(Stored records)
=== Begin Enclosure ===

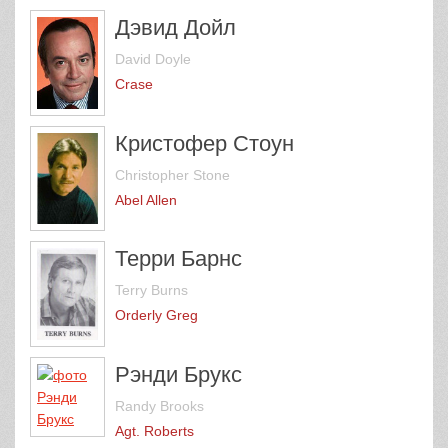
Дэвид Дойл
David Doyle
Crase
Кристофер Стоун
Christopher Stone
Abel Allen
Терри Барнс
Terry Burns
Orderly Greg
Рэнди Брукс
Randy Brooks
Agt. Roberts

=== End Enclosure ===

What this task involves: Your answer should be an exact copy of the records above, with no pictures in it.

Task answer:
Дэвид Дойл
David Doyle
Crase
Кристофер Стоун
Christopher Stone
Abel Allen
Терри Барнс
Terry Burns
Orderly Greg
Рэнди Брукс
Randy Brooks
Agt. Roberts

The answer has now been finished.